Last week, I had lunch with Adam, a friend and former colleague visiting from Portland. Outdoor seating, of course. He, like me, is part of the token Black employee gang at another company, so whenever we link up, we get into a competition of oppression Olympics: who faces the most annoying microaggressions, how our respective companies are botching diversity efforts, how much onus is put on each of us to bring about change at said gigs. You know — fun, light discussion.
Banter aside, though, we always make sure to toast to thriving (not just surviving!) in a Mad Men world. Neither of us envisioned making it to a point in our careers where we could take 90-minute lunch breaks and play a game of Whose Corporate Credit Card Will Cover the Bill? It’s not that we ever lacked confidence in ourselves, but more that we didn’t know what the wider world held. We’d find out soon enough, though.
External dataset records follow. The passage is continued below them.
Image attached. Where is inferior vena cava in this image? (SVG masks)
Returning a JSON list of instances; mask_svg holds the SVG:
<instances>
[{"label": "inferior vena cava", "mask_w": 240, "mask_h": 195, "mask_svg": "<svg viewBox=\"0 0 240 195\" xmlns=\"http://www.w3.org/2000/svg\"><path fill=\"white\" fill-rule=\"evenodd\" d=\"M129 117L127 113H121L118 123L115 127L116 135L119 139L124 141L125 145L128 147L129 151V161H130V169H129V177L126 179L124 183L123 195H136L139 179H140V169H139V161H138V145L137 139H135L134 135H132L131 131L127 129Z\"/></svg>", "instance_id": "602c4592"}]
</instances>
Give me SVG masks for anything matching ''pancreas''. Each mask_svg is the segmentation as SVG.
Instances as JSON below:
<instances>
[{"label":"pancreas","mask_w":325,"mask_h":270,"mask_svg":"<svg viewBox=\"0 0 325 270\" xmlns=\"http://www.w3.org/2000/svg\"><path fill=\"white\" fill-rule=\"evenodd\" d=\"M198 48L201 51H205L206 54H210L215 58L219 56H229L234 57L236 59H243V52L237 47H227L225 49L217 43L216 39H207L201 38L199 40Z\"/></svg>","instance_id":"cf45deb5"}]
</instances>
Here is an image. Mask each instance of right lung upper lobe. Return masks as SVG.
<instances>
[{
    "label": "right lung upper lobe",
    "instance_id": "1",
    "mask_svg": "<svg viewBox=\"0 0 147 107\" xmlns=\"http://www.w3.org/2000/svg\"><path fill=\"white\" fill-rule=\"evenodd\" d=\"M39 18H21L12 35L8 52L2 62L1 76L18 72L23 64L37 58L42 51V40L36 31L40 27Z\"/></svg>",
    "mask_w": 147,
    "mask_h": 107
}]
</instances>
Adam and I met fresh out of college, as new hires at a Black-run media company. While it wasn’t Black-owned, you’d never know it by looking at the workforce; executive leadership, senior-level staff, middle management, and entry-level roles were all predominantly composed of BIPOC employees, who were serving an identical clientele. I was happy to be there, but as time went on, Adam and I worried about whether the gig was a true résumé builder. Sure, the company gave us clout at local barbershops, but would the work we were doing be taken seriously by the mainstream companies where we aspired to work? We had no idea.
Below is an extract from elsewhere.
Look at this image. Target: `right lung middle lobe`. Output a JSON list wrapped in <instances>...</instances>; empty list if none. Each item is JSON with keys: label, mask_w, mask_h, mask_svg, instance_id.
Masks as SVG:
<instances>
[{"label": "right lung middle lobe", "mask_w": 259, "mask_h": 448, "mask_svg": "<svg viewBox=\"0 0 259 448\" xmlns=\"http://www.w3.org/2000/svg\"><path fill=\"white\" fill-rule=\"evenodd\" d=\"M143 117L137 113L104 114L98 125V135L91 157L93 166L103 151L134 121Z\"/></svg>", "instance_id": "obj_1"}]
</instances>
While Adam and I have reached higher altitudes on the corporate ladder, our quest for more power now comes in a structure that was never designed with us in mind.
It was the kind of self-doubt fueled by years of brainwashing — the pervasive belief that somehow Black companies that focused on Black people were nice to talk about at happy hour, but wouldn’t be taken seriously by recruiters at Fortune 500 companies unless those recruiters were also Black. Looking back, it’s easy to see how naive and toxic that thinking was, especially now that companies need to be more woke but don’t have the range to do so, leaving people of color to do work that’s well outside of our job description.
At that first post-college job, diversity, equity, and inclusion was only about rotating office DJ privileges or the restaurants we’d order from for group lunch. Conversations about culture would often become spirited debates. And there was no need for code-switching — we all spoke the same language. Our office selves were a little closer to the versions that clocked out at 5 p.m. on a Friday.
That’s not to say professional life was utopian back then. There were difficult personalities. People who’d power trip. Cases of favoritism. Plus, resources tended to be more limited than they were at the gigs that have since decorated my LinkedIn page. (Funny how that works.) There were all the same problems that most people complain about in a white-collar job — except for the specter of racism.
Now we have things like peer reviews and 360 feedback and organizational charts that clearly show who has power and who doesn’t. While Adam and I have reached higher altitudes on the corporate ladder, our quest for more power now comes in a structure that was never designed with us in mind. We have to build the plane while flying it away from the toxicity of White supremacy.
So sure, I miss the days where I didn’t have to worry about coming off as angry simply due to the color of my skin. Or when my colleagues wouldn’t bungle their many opportunities to be allies. Yet if I knew then what I know now, I still would’ve strived for more. After all, working in a bigger role for a more esteemed brand has its perks. Growth, even when it’s uncomfortable, is good for all of us. But Adam and I both agreed, in those beginning years of our careers, when the sky was the limit, being on the ground floor at a Black-run company had a nice view, too.